In fact, owner Gary Ream will tell you, “We are the edge. Nobody’s edgier than us.”
Ream’s office in the camp’s office building is full of items that commemorate the history and success of Camp Woodward, such as toys from its toy lines, books that have been written about Woodward staff, and various memorabilia.
Woodward, he said, has been “a big part of the industry and history of what has happened.”
He attributes its success mainly to how the staff keeps the campers at the center of all they do.
“Taking care of the kids,” he said is the key, “and listening to them. They are our customers.”
But it’s also been about good marketing, and a lot of “love, sweat and tears,” Ream said. “You have to be on your game every single year, then all of a sudden good things happen.”
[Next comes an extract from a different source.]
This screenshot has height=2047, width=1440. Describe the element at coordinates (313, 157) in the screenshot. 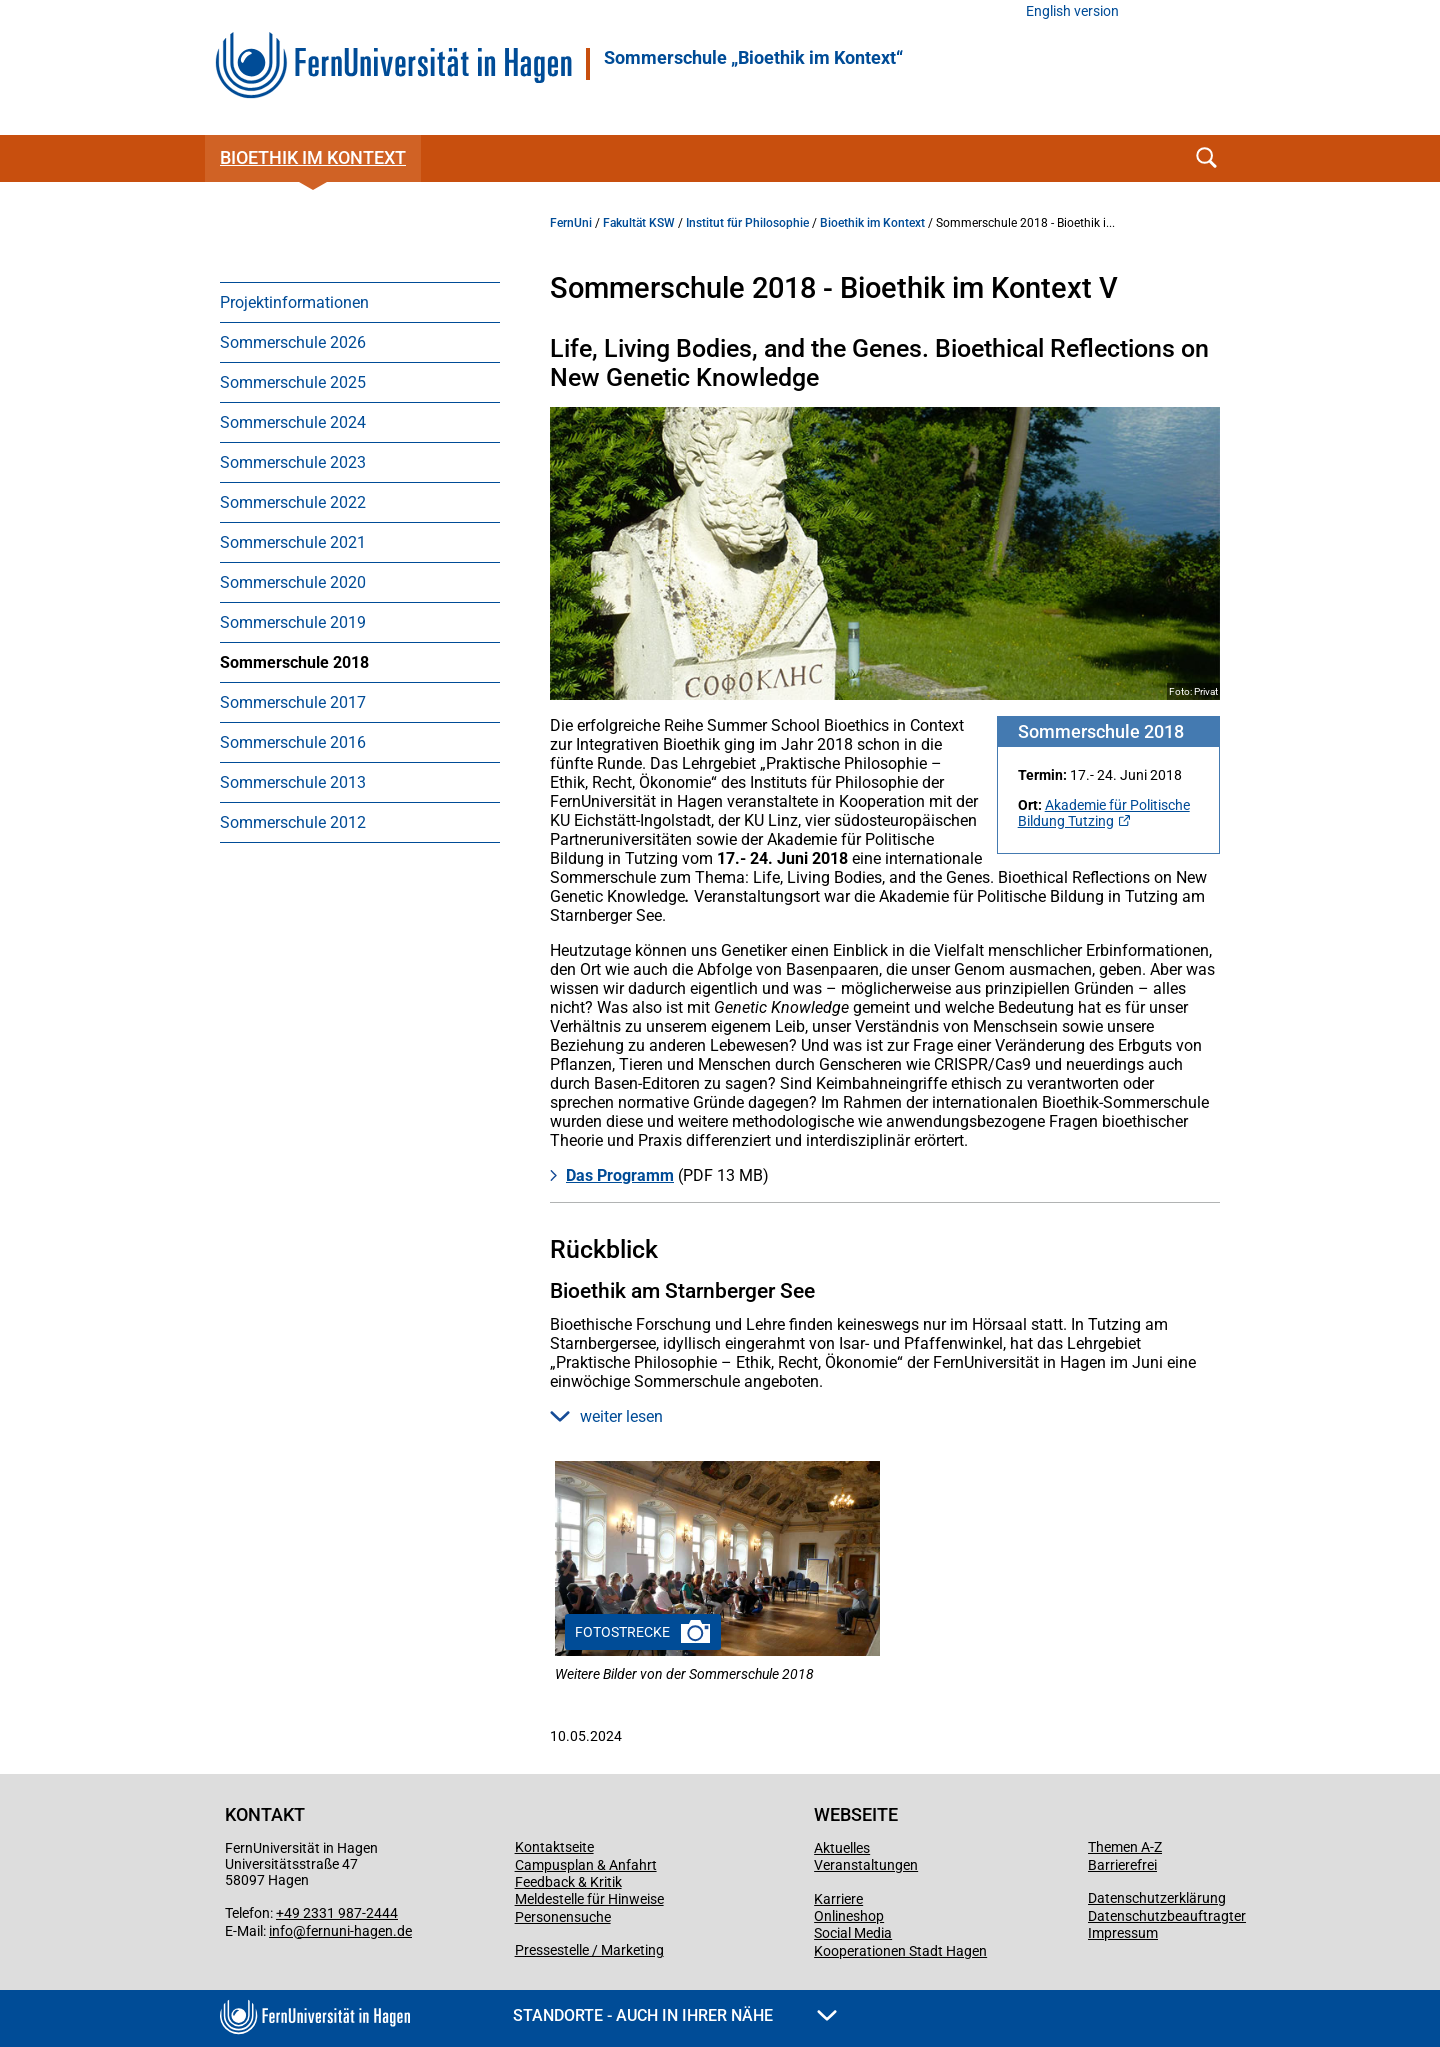 I see `Bioethik im Kontext` at that location.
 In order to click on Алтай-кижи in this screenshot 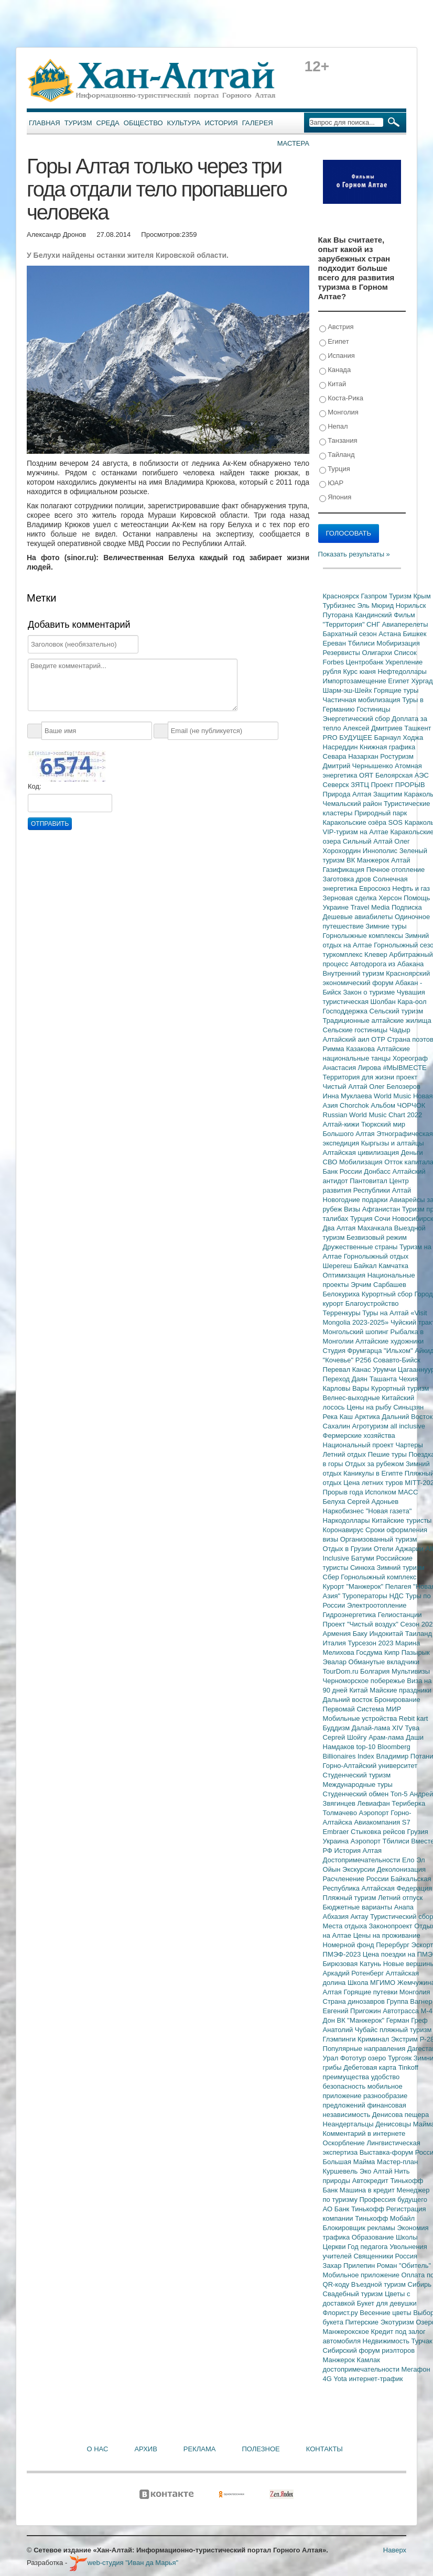 , I will do `click(342, 1124)`.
Camp Woodward, located about a 20-minute drive west of Mifflinburg on Route 45, near the tiny town of Woodward in eastern Centre County, began as a gymnastics camp in 1970 by Ed Isabelle, a gymnastics coach at Penn State University.
A former dairy farm, many of its original buildings have been renovated and are still in use — for example, the old farmhouse is home to camp offices, and the barn contains a gymnastics facility, cafeteria, coffee shop and rock wall.
But many of the changes wouldn’t occur until Gary Ream and his father, Paul Ream, took ownership of the camp in 1977.
Gary Ream, an Aaronsburg native and 1976 graduate of Penn State, said that though he liked kids and sports, his main motivation to become involved with the camp at the time was “purely business.”
Camp Woodward was still 100 percent gymnastics when they took over.
But then, in 1980, when the United States boycotted the Olympic games, Ream said, “We needed to look for alternative sports.”
That’s when they stumbled upon BMX racing, a sport that had become very popular in southern California. In 1982, it was added to Camp Woodward’s offerings, and later evolved into BMX freestyle, which included dirt jumping and ramps.
“The spirit of that then took us into the late 80s, and into building all these ramps for boards with four wheels called skateboards,” Ream smiled.
In the early 1990s, in-line skating “went young and aggressive,” he said, and in 1995, ESPN started popularizing extreme sports through its X Games, at which point “all of our staff and campers became television stars overnight.”
Ninety percent of the X Games participants were from Woodward, Ream said.
In 2000, Woodward was host to the BMX racing for the X Games, and has hosted a number of events for the station on the property since then.
The camp eventually expanded to Wisconsin, and now has two additional locations in California and one in Colorado.
Shortly after property was purchased in California for Woodward West in the early 2000s, Ream said, they began to get corporate sponsorship from companies such as Red Bull, Target, Playstation, Gatorade and GoPro.
In 2007, they began their own national reality TV show that aired on FUEL TV for six straight seasons.
“Woodward was the site of progression,” Ream said.
And it continues to be with ever-changing and additional programs. They currently offer programs including cheer, snowboarding, skiing, parkour, and more. The most recent offering is a full-fledged digital media center.
Gymnastics continues to be Camp Woodward’s most popular program, making up 50 percent of the camp’s operations.
The history and continued growth of Woodward, Ream explains, has always been about allowing the kids to “reach their fantasy.”
The camp allows them to do that in a safe environment, complete with foam pits, air bags and resi pits.
It’s a specialized camp with unique offerings where kids can go after their dreams. In this way, Camp Woodward is much different from just an ordinary summer camp.
“Kids come here with a passion,” Ream said. “We give them a fantasy — a memory they are going to remember forever.”